> Assignment
From the entries below, extract every line that includes the word "direito".

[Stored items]

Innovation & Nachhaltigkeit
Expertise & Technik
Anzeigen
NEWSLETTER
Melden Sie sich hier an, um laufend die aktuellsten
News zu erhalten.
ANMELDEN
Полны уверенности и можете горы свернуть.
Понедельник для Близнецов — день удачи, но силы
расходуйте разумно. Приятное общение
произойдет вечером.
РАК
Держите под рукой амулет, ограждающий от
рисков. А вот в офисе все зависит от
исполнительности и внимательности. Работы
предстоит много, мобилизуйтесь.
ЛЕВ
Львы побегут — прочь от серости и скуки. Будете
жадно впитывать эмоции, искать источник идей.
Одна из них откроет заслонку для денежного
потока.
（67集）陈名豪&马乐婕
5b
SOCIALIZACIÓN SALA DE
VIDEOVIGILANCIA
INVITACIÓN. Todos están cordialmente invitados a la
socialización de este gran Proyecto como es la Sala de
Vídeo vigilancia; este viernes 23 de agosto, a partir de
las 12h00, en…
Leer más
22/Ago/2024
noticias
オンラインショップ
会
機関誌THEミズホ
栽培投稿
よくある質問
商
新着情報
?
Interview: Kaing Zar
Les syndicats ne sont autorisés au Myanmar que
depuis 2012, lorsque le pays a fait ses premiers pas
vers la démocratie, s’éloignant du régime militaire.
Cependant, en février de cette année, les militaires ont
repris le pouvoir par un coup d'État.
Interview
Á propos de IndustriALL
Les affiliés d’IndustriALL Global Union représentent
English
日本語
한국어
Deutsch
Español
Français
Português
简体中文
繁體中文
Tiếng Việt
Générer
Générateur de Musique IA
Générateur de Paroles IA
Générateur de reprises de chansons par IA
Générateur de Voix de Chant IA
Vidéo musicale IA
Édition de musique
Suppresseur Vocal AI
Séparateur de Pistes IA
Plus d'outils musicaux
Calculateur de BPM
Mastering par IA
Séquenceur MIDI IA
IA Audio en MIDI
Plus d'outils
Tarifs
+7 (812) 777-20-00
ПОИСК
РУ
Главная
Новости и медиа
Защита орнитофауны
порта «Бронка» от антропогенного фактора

...

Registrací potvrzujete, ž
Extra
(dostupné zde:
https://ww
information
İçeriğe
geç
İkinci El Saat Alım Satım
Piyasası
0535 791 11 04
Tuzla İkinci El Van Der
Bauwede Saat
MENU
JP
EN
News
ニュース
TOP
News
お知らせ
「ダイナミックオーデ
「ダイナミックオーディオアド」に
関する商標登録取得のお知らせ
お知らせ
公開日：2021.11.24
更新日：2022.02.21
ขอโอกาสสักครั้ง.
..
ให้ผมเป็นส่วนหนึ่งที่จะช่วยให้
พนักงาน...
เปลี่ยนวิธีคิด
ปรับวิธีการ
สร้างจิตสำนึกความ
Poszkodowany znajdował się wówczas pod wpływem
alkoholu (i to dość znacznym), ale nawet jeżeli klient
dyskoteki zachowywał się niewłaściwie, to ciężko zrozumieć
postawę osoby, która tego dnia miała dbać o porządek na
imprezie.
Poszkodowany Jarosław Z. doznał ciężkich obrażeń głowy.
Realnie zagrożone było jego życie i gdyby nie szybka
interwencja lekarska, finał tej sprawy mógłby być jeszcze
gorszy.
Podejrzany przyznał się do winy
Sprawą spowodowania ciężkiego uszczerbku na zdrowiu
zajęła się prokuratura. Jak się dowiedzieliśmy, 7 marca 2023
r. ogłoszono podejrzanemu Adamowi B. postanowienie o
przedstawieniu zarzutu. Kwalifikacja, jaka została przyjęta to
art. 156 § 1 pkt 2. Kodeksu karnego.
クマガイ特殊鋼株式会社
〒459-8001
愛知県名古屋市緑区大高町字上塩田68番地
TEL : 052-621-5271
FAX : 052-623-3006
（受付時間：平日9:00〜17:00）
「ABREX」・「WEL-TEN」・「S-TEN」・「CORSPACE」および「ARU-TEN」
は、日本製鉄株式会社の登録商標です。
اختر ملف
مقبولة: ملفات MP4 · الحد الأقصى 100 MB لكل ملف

...

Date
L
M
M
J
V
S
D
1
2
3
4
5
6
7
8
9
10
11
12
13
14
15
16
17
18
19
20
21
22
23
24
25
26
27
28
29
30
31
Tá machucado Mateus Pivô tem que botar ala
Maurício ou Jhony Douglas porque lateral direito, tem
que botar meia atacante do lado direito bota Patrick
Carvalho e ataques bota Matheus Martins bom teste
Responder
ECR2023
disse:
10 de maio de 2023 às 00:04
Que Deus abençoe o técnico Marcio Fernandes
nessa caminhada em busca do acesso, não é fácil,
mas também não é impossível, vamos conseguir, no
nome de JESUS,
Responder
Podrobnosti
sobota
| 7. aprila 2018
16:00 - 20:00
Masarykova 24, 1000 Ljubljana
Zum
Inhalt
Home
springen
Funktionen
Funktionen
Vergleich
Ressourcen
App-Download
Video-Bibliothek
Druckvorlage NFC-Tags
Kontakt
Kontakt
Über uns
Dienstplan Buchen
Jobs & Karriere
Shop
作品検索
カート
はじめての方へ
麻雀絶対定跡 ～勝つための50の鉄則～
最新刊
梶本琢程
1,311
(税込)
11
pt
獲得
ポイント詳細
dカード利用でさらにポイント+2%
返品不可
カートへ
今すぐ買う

> Answer box
Maurício ou Jhony Douglas porque lateral direito, tem
que botar meia atacante do lado direito bota Patrick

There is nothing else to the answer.